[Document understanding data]
☆ ☆ ☆
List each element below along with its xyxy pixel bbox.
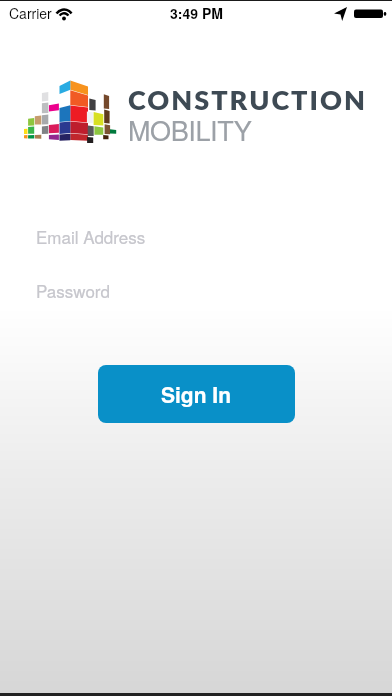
staticText: CONSTRUCTION <box>128 83 367 115</box>
staticText: Password <box>36 278 110 302</box>
staticText: Carrier <box>9 3 52 23</box>
button[interactable]: Password <box>20 270 392 312</box>
button[interactable]: Sign In <box>98 365 295 423</box>
staticText: Sign In <box>161 379 232 409</box>
staticText: MOBILITY <box>128 110 252 149</box>
button[interactable]: Email Address <box>20 216 392 258</box>
staticText: 3:49 PM <box>170 3 223 23</box>
staticText: Email Address <box>36 224 146 248</box>
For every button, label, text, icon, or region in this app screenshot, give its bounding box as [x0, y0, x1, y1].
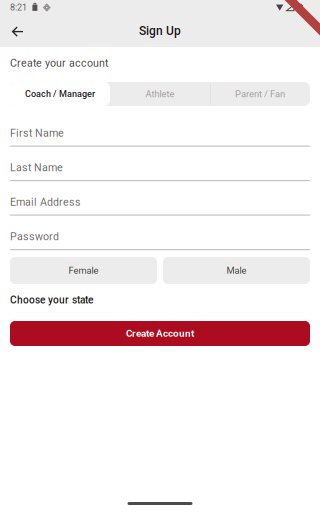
☆ ☆ ☆
**Problem details**
The output is the records exactly as they read, with no pictures in it.

**Result**
List each element below along with its xyxy pixel bbox.
staticText: CONSTRUCTION <box>128 83 367 115</box>
staticText: Password <box>36 278 110 302</box>
staticText: Carrier <box>9 3 52 23</box>
button[interactable]: Password <box>20 270 392 312</box>
button[interactable]: Sign In <box>98 365 295 423</box>
staticText: Sign In <box>161 379 232 409</box>
staticText: MOBILITY <box>128 110 252 149</box>
button[interactable]: Email Address <box>20 216 392 258</box>
staticText: 3:49 PM <box>170 3 223 23</box>
staticText: Email Address <box>36 224 146 248</box>
For every button, label, text, icon, or region in this app screenshot, give its bounding box as [x0, y0, x1, y1].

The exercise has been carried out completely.